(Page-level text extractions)

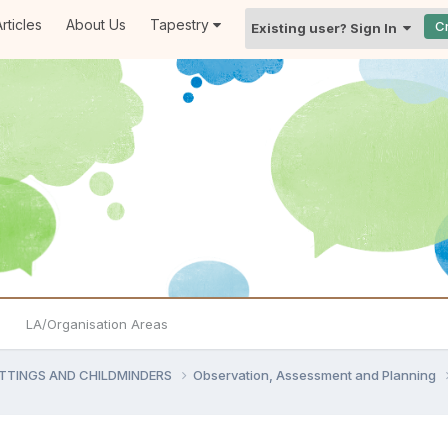
rticles
About Us
Tapestry
C
Existing user? Sign In
LA/Organisation Areas
ETTINGS AND CHILDMINDERS
Observation, Assessment and Planning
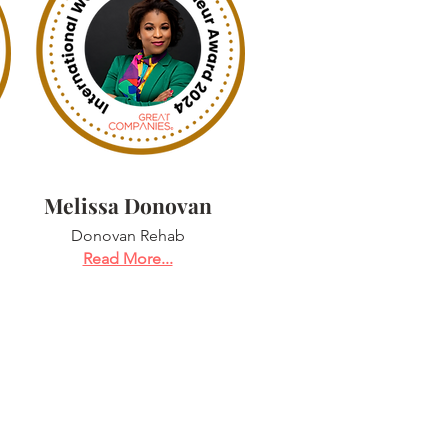
Melissa Donovan
Donovan Rehab
Read More...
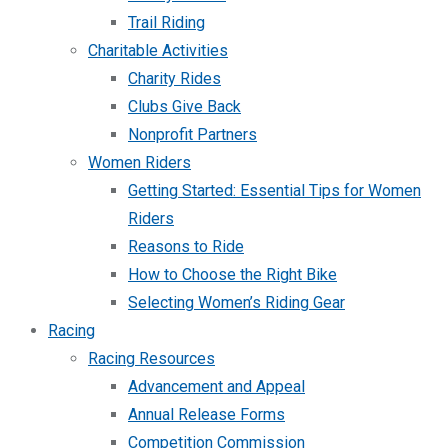
Trail Riding
Charitable Activities
Charity Rides
Clubs Give Back
Nonprofit Partners
Women Riders
Getting Started: Essential Tips for Women
Riders
Reasons to Ride
How to Choose the Right Bike
Selecting Women’s Riding Gear
Racing
Racing Resources
Advancement and Appeal
Annual Release Forms
Competition Commission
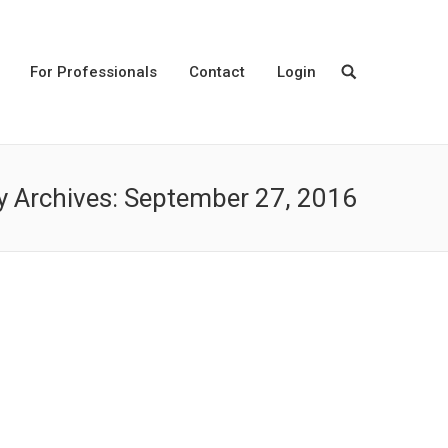
For Professionals
Contact
Login
y Archives:
September 27, 2016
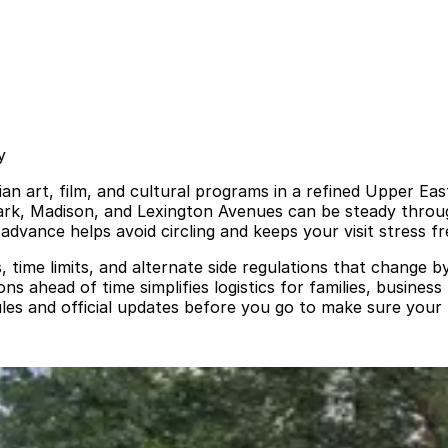
y
art, film, and cultural programs in a refined Upper East 
 Park, Madison, and Lexington Avenues can be steady thro
advance helps avoid circling and keeps your visit stress fr
s, time limits, and alternate side regulations that change 
s ahead of time simplifies logistics for families, business
es and official updates before you go to make sure your p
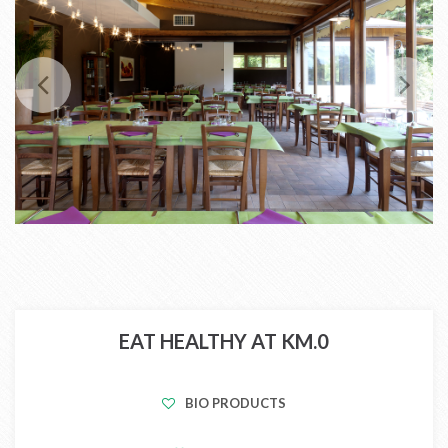
EAT HEALTHY AT KM.0
BIO PRODUCTS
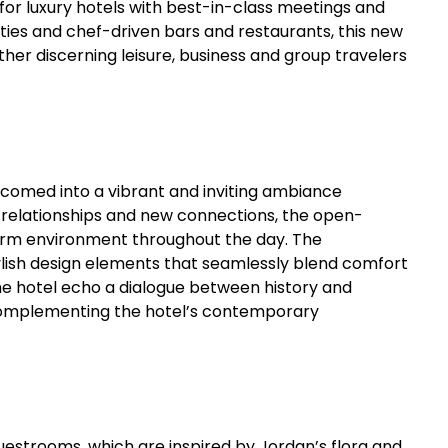
d for luxury hotels with best-in-class meetings and
ties and chef-driven bars and restaurants, this new
ther discerning leisure, business and group travelers
lcomed into a vibrant and inviting ambiance
e relationships and new connections, the open-
warm environment throughout the day. The
tylish design elements that seamlessly blend comfort
e hotel echo a dialogue between history and
omplementing the hotel’s contemporary
uestrooms, which are inspired by Jordan’s flora and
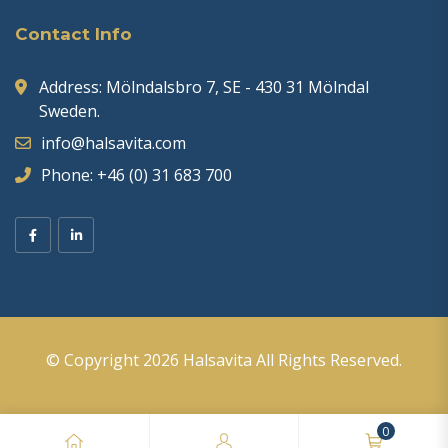
Contact Info
Address: Mölndalsbro 7, SE - 430 31 Mölndal
Sweden.
info@halsavita.com
Phone: +46 (0) 31 683 700
© Copyright 2026
Halsavita
All Rights Reserved.
0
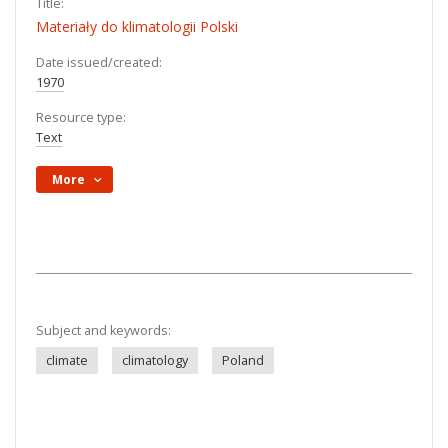
Title:
Materiały do klimatologii Polski
Date issued/created:
1970
Resource type:
Text
More
Subject and keywords:
climate
climatology
Poland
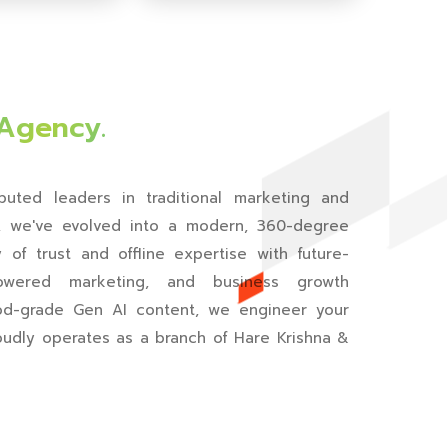
🔇
▶️
 Agency.
uted leaders in traditional marketing and
y, we've evolved into a modern, 360-degree
of trust and offline expertise with future-
-powered marketing, and business growth
ood-grade Gen AI content, we engineer your
oudly operates as a branch of Hare Krishna &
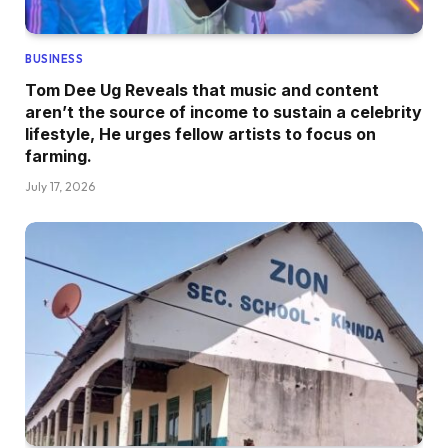
BUSINESS
Tom Dee Ug Reveals that music and content
aren’t the source of income to sustain a celebrity
lifestyle, He urges fellow artists to focus on
farming.
July 17, 2026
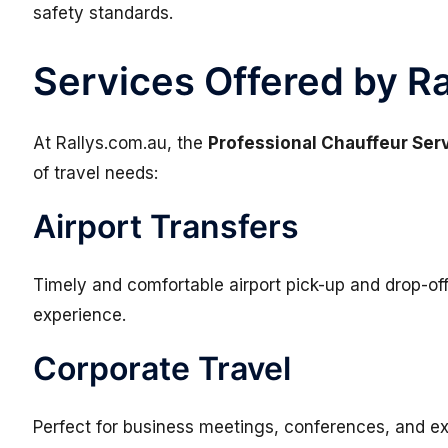
safety standards.
Services Offered by R
At
Rallys.com.au
, the
Professional Chauffeur Ser
of travel needs:
Airport Transfers
Timely and comfortable airport pick-up and drop-of
experience.
Corporate Travel
Perfect for business meetings, conferences, and ex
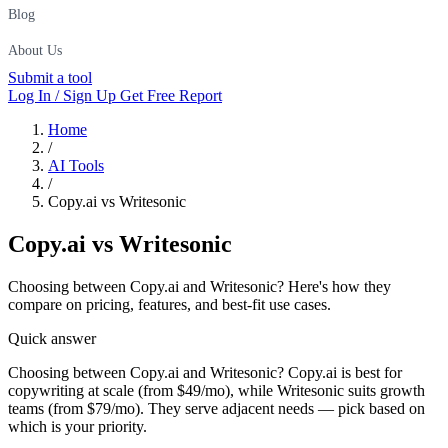
Blog
About Us
Submit a tool
Log In / Sign Up
Get Free Report
Home
/
AI Tools
/
Copy.ai vs Writesonic
Copy.ai
vs
Writesonic
Choosing between Copy.ai and Writesonic? Here's how they
compare on pricing, features, and best-fit use cases.
Quick answer
Choosing between Copy.ai and Writesonic? Copy.ai is best for
copywriting at scale (from $49/mo), while Writesonic suits growth
teams (from $79/mo). They serve adjacent needs — pick based on
which is your priority.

* [Task statement]: If a line in the entries holds the string "into", copy it.

* [Answer box]:
lcomed into a vibrant and inviting ambiance
y, we've evolved into a modern, 360-degree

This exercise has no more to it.